Report: Quarter of top UK universities released potentially antisemitic comments

A quarter of Britain's leading universities published potentially antisemitic statements at the height of the recent war between Israel and Gaza, according to a new report.

The Pinsker Centre, a UK-based think tank, claims that student unions or faculty bodies at 12 of the country's top 40 universities published "highly partisan" anti-Israel statements that might have breached the widely-agreed working definition of antisemitism.

It claims the statements include accusing Israel of "apartheid" and of being a "colonial" state.

The report says these "partisan statements" might be fuelling antisemitism on campus, and calls on the Charity Commission to update its guidance to student unions to better protect Jewish students.

The International Holocaust Remembrance Alliance (IHRA) working definition on antisemitism, adopted by the UK government, lists calling Israel a "racist endeavour" or "applying double standards" as examples of what could be antisemitic, depending on the context.


All but three of 12 the universities criticised in the report have adopted the IHRA definition.

Jonathan Hunter, Pinsker Centre chairman, said: ‘‘It is increasingly clear that adopting the IHRA definition of antisemitism at universities has limited effect in the absence of strong disciplinary frameworks for its enforcement, and our report calls for universities to take tougher measures to ensure the wellbeing of Jewish students.’’

The report follows a rise of antisemitic abuse in the UK during the recent 11-day war between Israel and Hamas, in which at least 242 Palestinians and 13 Israelis were killed.

The Community Security Trust recorded 116 antisemitic incidents during the conflict, compared to just 19 in the 11 previous days - a five-fold increase.

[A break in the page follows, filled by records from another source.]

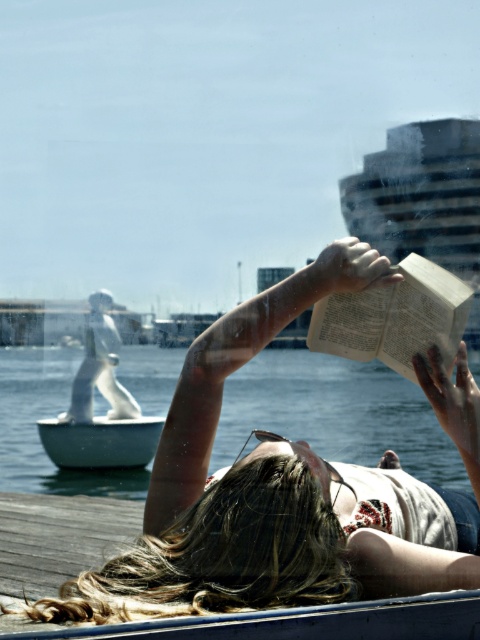 Who is positioned more to the left, smooth white hair at upper center or white paper book at upper right?

smooth white hair at upper center

Which is more to the right, smooth white hair at upper center or white paper book at upper right?

From the viewer's perspective, white paper book at upper right appears more on the right side.

Who is more distant from viewer, (453, 492) or (398, 342)?

The point (453, 492) is behind.

This screenshot has width=480, height=640. I want to click on smooth white hair at upper center, so click(x=286, y=490).

The height and width of the screenshot is (640, 480). In order to click on white paper book at upper right in this screenshot , I will do 395,317.

Does white paper book at upper right appear over white matte boat at lower left?

Indeed, white paper book at upper right is positioned over white matte boat at lower left.

Between point (355, 353) and point (140, 464), which one is positioned behind?

Point (140, 464)

Locate an element on the screen. The image size is (480, 640). white paper book at upper right is located at coordinates (395, 317).

Is the position of smooth white hair at upper center less distant than that of clear water at center?

Yes, smooth white hair at upper center is in front of clear water at center.

Between smooth white hair at upper center and clear water at center, which one has less height?

With less height is smooth white hair at upper center.

This screenshot has height=640, width=480. I want to click on smooth white hair at upper center, so click(x=286, y=490). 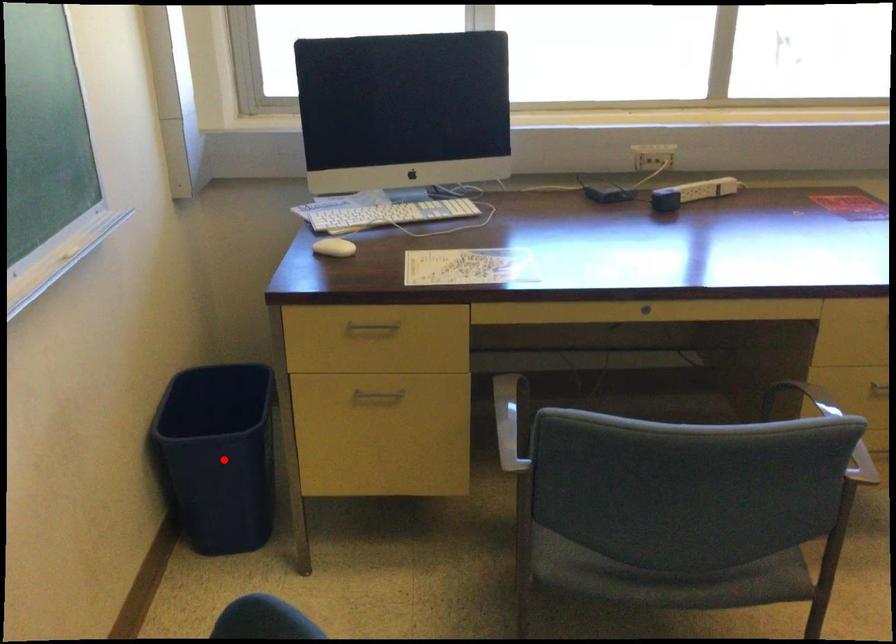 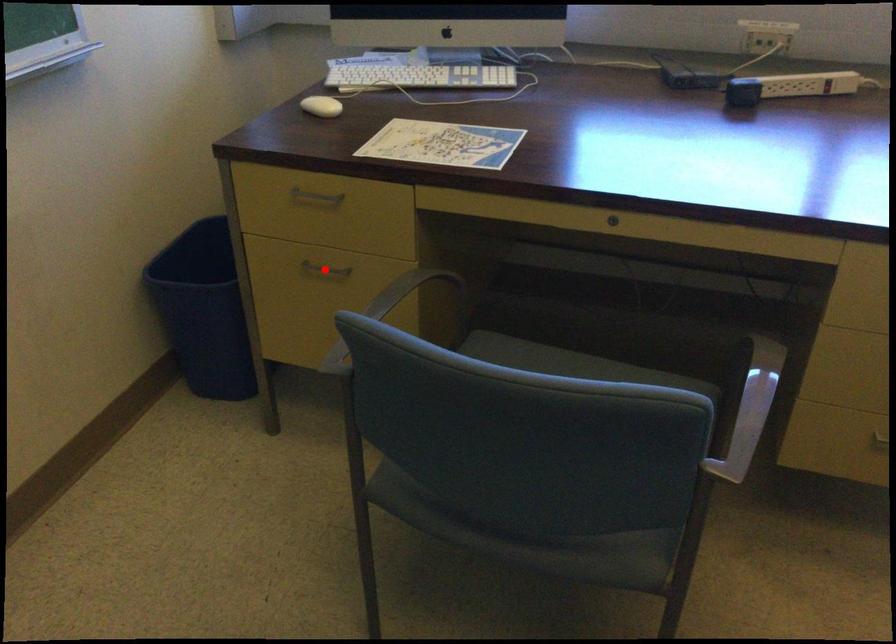 I am providing you with two images of the same scene from different viewpoints. A red point is marked on the first image and another point is marked on the second image. Is the red point in image1 aligned with the point shown in image2?

No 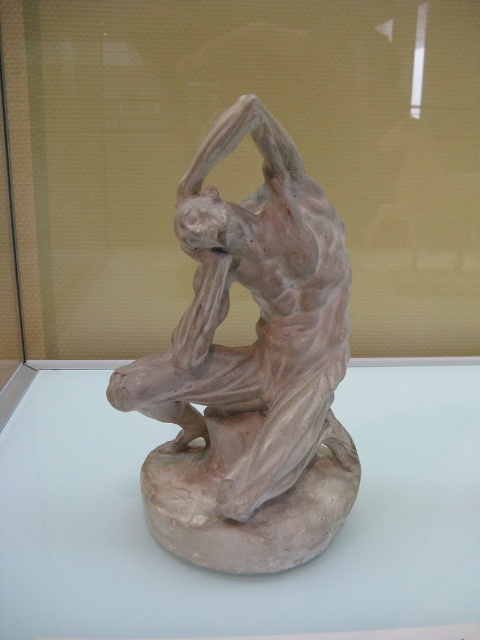 Who is shorter, matte clay sculpture at center or matte clay figure at center?

matte clay sculpture at center

Between point (123, 580) and point (271, 348), which one is positioned behind?

Positioned behind is point (271, 348).

Where is `matte clay sculpture at center`? matte clay sculpture at center is located at coordinates (229, 576). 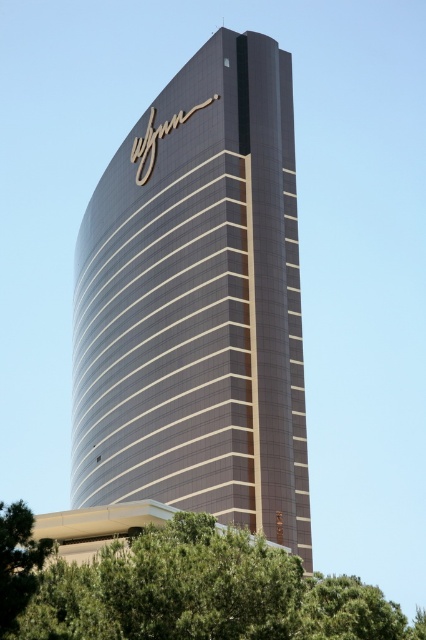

The Pinsker Centre report says there is "an extremely high possibility of a strong correlation between the publication of highly emotionally-charged statements on the Israel-Gaza conflict, and reports of antisemitism on campus".

In one example, a 15th May Instagram post by University College London's student union referred to Israel's "internationally recognised apartheid".

On 21st May 39 members of the University of Sussex's department of international relations signed a letter accusing Israel of "colonial injustice".

Both universities were contacted for comment.

The report looked at 15 of the UK's 165 higher education institutions, including 13 of the top 40 universities.

It concluded that 12 of the 15 universities - all of them among the top universities - published "partisan statements" on the conflict.

However, the report notes: "While the partisan statements are critically treated, this report does not in itself provide judgment on whether any particular publications are antisemitic."

It instead defers to the IHRA definition of what could be antisemitic when considered in its "overall context".

The report recommended that universities adopt better disciplinary frameworks to enforce the IHRA definition with sanctions, and said the government should consider cutting funds for universities that fail to do this.

It also calls for universities to publicly disassociate themselves from the anti-Israel statements and teach student union officers about being sensitive to Jewish students.

A Charity Commission spokesperson said: "It's concerning to hear these reports. Our guidance makes clear our expectations of all trustees around political activity and campaigning.

"We will carefully assess the contents of this report in line with our risk and regulatory framework."